*** DATA SHOWN Section Begins ***

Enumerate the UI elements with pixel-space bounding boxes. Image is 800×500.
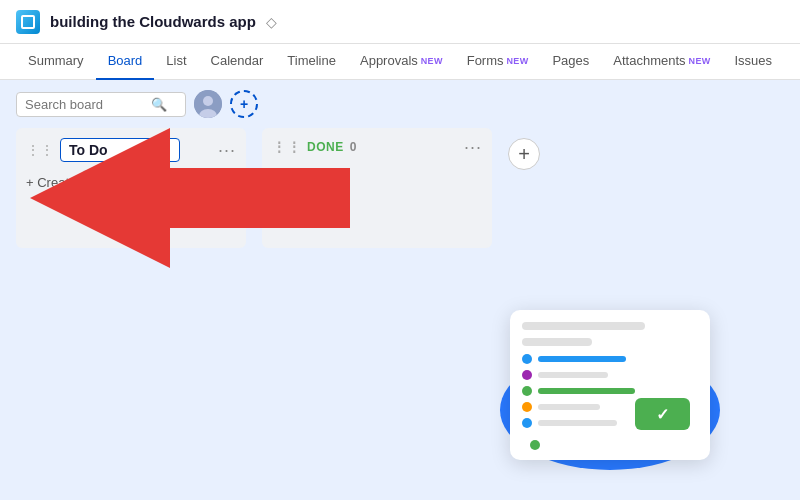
nav-label-list: List [166, 53, 186, 68]
illustration: ✓ [470, 300, 750, 490]
nav-item-pages[interactable]: Pages [540, 44, 601, 80]
done-count: 0 [350, 140, 357, 154]
nav-item-list[interactable]: List [154, 44, 198, 80]
nav-item-timeline[interactable]: Timeline [275, 44, 348, 80]
dot-purple [522, 370, 532, 380]
column-done: ⋮⋮ DONE 0 ··· [262, 128, 492, 248]
dot-orange [522, 402, 532, 412]
nav-item-summary[interactable]: Summary [16, 44, 96, 80]
search-box[interactable]: 🔍 [16, 92, 186, 117]
approvals-badge: NEW [421, 56, 443, 66]
column-done-title-area: ⋮⋮ DONE 0 [272, 139, 357, 155]
cancel-rename-button[interactable]: ✕ [112, 170, 136, 194]
nav-label-pages: Pages [552, 53, 589, 68]
nav-label-calendar: Calendar [211, 53, 264, 68]
add-column-button[interactable]: + [508, 138, 540, 170]
column-title-input[interactable] [60, 138, 180, 162]
card-dots-row-2 [522, 370, 698, 380]
board-area: ⋮⋮ ··· + Create ✓ ✕ ⋮⋮ DONE 0 ··· + [0, 128, 800, 248]
dot-green-1 [522, 386, 532, 396]
svg-point-1 [203, 96, 213, 106]
dot-blue-2 [522, 418, 532, 428]
column-todo: ⋮⋮ ··· + Create ✓ ✕ [16, 128, 246, 248]
create-button[interactable]: + Create [26, 175, 76, 190]
avatar[interactable] [194, 90, 222, 118]
star-icon[interactable]: ◇ [266, 14, 277, 30]
checkmark-icon: ✓ [89, 175, 99, 189]
card-dots-row-3 [522, 386, 698, 396]
forms-badge: NEW [507, 56, 529, 66]
column-todo-actions: + Create ✓ ✕ [26, 170, 236, 194]
project-title: building the Cloudwards app [50, 13, 256, 30]
nav-label-forms: Forms [467, 53, 504, 68]
plus-icon: + [240, 96, 248, 112]
card-visual: ✓ [510, 310, 710, 460]
card-line-gray-1 [538, 372, 608, 378]
nav-item-calendar[interactable]: Calendar [199, 44, 276, 80]
add-member-button[interactable]: + [230, 90, 258, 118]
search-input[interactable] [25, 97, 145, 112]
card-line-1 [522, 322, 645, 330]
main-nav: Summary Board List Calendar Timeline App… [0, 44, 800, 80]
attachments-badge: NEW [689, 56, 711, 66]
drag-handle-done-icon: ⋮⋮ [272, 139, 301, 155]
column-done-header: ⋮⋮ DONE 0 ··· [272, 138, 482, 156]
column-done-menu-icon[interactable]: ··· [464, 138, 482, 156]
drag-handle-icon: ⋮⋮ [26, 142, 54, 158]
nav-label-summary: Summary [28, 53, 84, 68]
card-line-green [538, 388, 635, 394]
dot-green-bottom [530, 440, 540, 450]
app-header: building the Cloudwards app ◇ [0, 0, 800, 44]
nav-label-timeline: Timeline [287, 53, 336, 68]
card-line-blue [538, 356, 626, 362]
card-line-gray-2 [538, 404, 600, 410]
column-todo-header: ⋮⋮ ··· [26, 138, 236, 162]
close-icon: ✕ [119, 175, 129, 189]
toolbar: 🔍 + [0, 80, 800, 128]
confirm-rename-button[interactable]: ✓ [82, 170, 106, 194]
card-line-2 [522, 338, 592, 346]
app-icon [16, 10, 40, 34]
green-check-block: ✓ [635, 398, 690, 430]
nav-label-approvals: Approvals [360, 53, 418, 68]
column-done-title: DONE [307, 140, 344, 154]
dot-blue-1 [522, 354, 532, 364]
nav-label-board: Board [108, 53, 143, 68]
nav-item-attachments[interactable]: Attachments NEW [601, 44, 722, 80]
nav-item-approvals[interactable]: Approvals NEW [348, 44, 455, 80]
nav-item-board[interactable]: Board [96, 44, 155, 80]
card-dots-row-1 [522, 354, 698, 364]
nav-item-issues[interactable]: Issues [723, 44, 785, 80]
nav-item-forms[interactable]: Forms NEW [455, 44, 541, 80]
column-title-area: ⋮⋮ [26, 138, 180, 162]
search-icon: 🔍 [151, 97, 167, 112]
app-icon-inner [21, 15, 35, 29]
nav-label-issues: Issues [735, 53, 773, 68]
column-todo-menu-icon[interactable]: ··· [218, 141, 236, 159]
nav-label-attachments: Attachments [613, 53, 685, 68]
card-line-gray-3 [538, 420, 617, 426]
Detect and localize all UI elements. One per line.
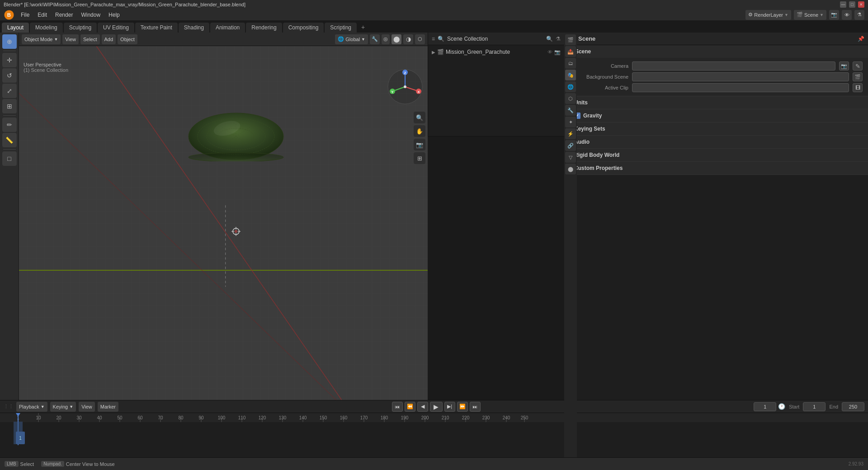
menu-window[interactable]: Window (77, 11, 104, 19)
jump-end-button[interactable]: ⏭ (470, 402, 481, 412)
camera-value[interactable] (632, 61, 835, 70)
rotate-tool[interactable]: ↺ (2, 68, 17, 83)
menu-help[interactable]: Help (105, 11, 123, 19)
prop-world-tab[interactable]: 🌐 (565, 81, 576, 92)
active-clip-browse-btn[interactable]: 🎞 (853, 83, 863, 92)
prev-keyframe-button[interactable]: ⏪ (405, 402, 415, 412)
tab-texture-paint[interactable]: Texture Paint (135, 23, 178, 33)
axis-gizmo[interactable]: Z X Y (387, 69, 423, 105)
outliner-filter-icon[interactable]: ⚗ (556, 36, 561, 42)
tab-compositing[interactable]: Compositing (283, 23, 324, 33)
render-icon[interactable]: 📷 (554, 49, 561, 55)
tab-shading[interactable]: Shading (179, 23, 209, 33)
jump-start-button[interactable]: ⏮ (392, 402, 403, 412)
audio-section-header[interactable]: ▶ Audio (564, 136, 868, 148)
bg-scene-browse-btn[interactable]: 🎬 (853, 72, 863, 81)
units-section-header[interactable]: ▶ Units (564, 96, 868, 109)
menu-edit[interactable]: Edit (34, 11, 51, 19)
prev-frame-button[interactable]: ◀ (417, 402, 428, 412)
viewport-shading-rendered[interactable]: ⬡ (415, 34, 425, 44)
measure-tool[interactable]: 📏 (2, 133, 17, 147)
prop-modifier-tab[interactable]: 🔧 (565, 105, 576, 116)
outliner-view-icon[interactable]: 🔍 (546, 36, 553, 42)
engine-selector[interactable]: ⚙ RenderLayer ▼ (745, 10, 791, 20)
prop-output-tab[interactable]: 📤 (565, 46, 576, 57)
viewport-shading-material[interactable]: ◑ (403, 34, 413, 44)
gravity-section-header[interactable]: ▶ ✓ Gravity (564, 109, 868, 122)
cursor-tool[interactable]: ⊕ (2, 34, 17, 49)
viewport-shading-solid[interactable]: ⬤ (392, 34, 401, 44)
viewport-global[interactable]: 🌐 Global ▼ (335, 34, 368, 44)
minimize-button[interactable]: — (840, 1, 846, 8)
keying-sets-header[interactable]: ▶ Keying Sets (564, 122, 868, 135)
snapping-toggle[interactable]: 🔧 (370, 34, 380, 44)
scene-section-header[interactable]: ▼ Scene (564, 45, 868, 58)
pan-button[interactable]: ✋ (414, 125, 425, 137)
add-object-tool[interactable]: □ (2, 151, 17, 166)
outliner-icon-filter[interactable]: ≡ (432, 36, 435, 42)
custom-properties-header[interactable]: ▶ Custom Properties (564, 162, 868, 174)
start-frame-input[interactable] (803, 402, 826, 411)
keying-menu[interactable]: Keying ▼ (50, 402, 76, 412)
outliner-scene-collection[interactable]: ▶ 🎬 Mission_Green_Parachute 👁 📷 (430, 47, 562, 57)
filter-icon[interactable]: ⚗ (854, 10, 864, 20)
3d-viewport[interactable]: User Perspective (1) Scene Collection (19, 46, 428, 400)
camera-new-btn[interactable]: ✎ (853, 61, 863, 70)
prop-view-layer-tab[interactable]: 🗂 (565, 58, 576, 69)
tab-scripting[interactable]: Scripting (325, 23, 357, 33)
select-menu[interactable]: Select (80, 34, 100, 44)
mode-selector[interactable]: Object Mode ▼ (22, 34, 61, 44)
eye-icon[interactable]: 👁 (547, 49, 552, 55)
scale-tool[interactable]: ⤢ (2, 84, 17, 98)
timeline-content[interactable]: 1 10 20 30 40 50 60 70 80 90 1 (0, 413, 868, 445)
tab-modeling[interactable]: Modeling (30, 23, 63, 33)
add-menu[interactable]: Add (102, 34, 116, 44)
camera-browse-btn[interactable]: 📷 (839, 61, 849, 70)
end-frame-input[interactable] (842, 402, 864, 411)
prop-render-tab[interactable]: 🎬 (565, 34, 576, 45)
3d-cursor[interactable] (231, 227, 239, 234)
view-menu[interactable]: View (62, 34, 79, 44)
prop-physics-tab[interactable]: ⚡ (565, 128, 576, 139)
render-props-icon[interactable]: 📷 (829, 10, 839, 20)
prop-scene-tab[interactable]: 🎭 (565, 70, 576, 80)
prop-particles-tab[interactable]: ✦ (565, 117, 576, 127)
maximize-button[interactable]: □ (849, 1, 855, 8)
bg-scene-value[interactable] (632, 72, 849, 81)
play-button[interactable]: ▶ (430, 402, 443, 412)
proportional-edit[interactable]: ◎ (382, 34, 390, 44)
prop-object-tab[interactable]: ⬡ (565, 93, 576, 104)
tab-uv-editing[interactable]: UV Editing (98, 23, 134, 33)
playback-menu[interactable]: Playback ▼ (16, 402, 47, 412)
active-clip-value[interactable] (632, 83, 849, 92)
next-keyframe-button[interactable]: ⏩ (457, 402, 468, 412)
camera-view-button[interactable]: 📷 (414, 139, 425, 150)
outliner-icon-search[interactable]: 🔍 (438, 36, 444, 42)
close-button[interactable]: ✕ (858, 1, 864, 8)
prop-pin-icon[interactable]: 📌 (858, 36, 864, 42)
ortho-view-button[interactable]: ⊞ (414, 152, 425, 164)
prop-material-tab[interactable]: ⬤ (565, 164, 576, 174)
zoom-button[interactable]: 🔍 (414, 112, 425, 123)
viewport-overlay-icon[interactable]: 👁 (842, 10, 852, 20)
blender-logo[interactable]: B (4, 9, 14, 20)
menu-file[interactable]: File (17, 11, 33, 19)
tab-sculpting[interactable]: Sculpting (64, 23, 97, 33)
tab-rendering[interactable]: Rendering (246, 23, 282, 33)
tab-animation[interactable]: Animation (210, 23, 245, 33)
next-frame-button[interactable]: ▶| (444, 402, 455, 412)
tab-layout[interactable]: Layout (2, 23, 29, 33)
scene-selector[interactable]: 🎬 Scene ▼ (794, 10, 826, 20)
prop-data-tab[interactable]: ▽ (565, 152, 576, 163)
transform-tool[interactable]: ⊞ (2, 99, 17, 113)
add-workspace-button[interactable]: + (358, 22, 368, 33)
view-menu[interactable]: View (79, 402, 95, 412)
current-frame-input[interactable] (754, 402, 776, 411)
marker-menu[interactable]: Marker (98, 402, 118, 412)
move-tool[interactable]: ✛ (2, 53, 17, 67)
menu-render[interactable]: Render (52, 11, 76, 19)
rigid-body-world-header[interactable]: ▶ Rigid Body World (564, 149, 868, 161)
parachute-object[interactable] (186, 109, 286, 161)
object-menu[interactable]: Object (118, 34, 137, 44)
annotate-tool[interactable]: ✏ (2, 118, 17, 132)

*** DATA SHOWN Section Ends ***

* **ACTION ITEM**: Find each line holding the string "prev" in the listing above, then copy it.

* **RESPONSE BELOW**:
prev-keyframe-button[interactable]: ⏪ (405, 402, 415, 412)
prev-frame-button[interactable]: ◀ (417, 402, 428, 412)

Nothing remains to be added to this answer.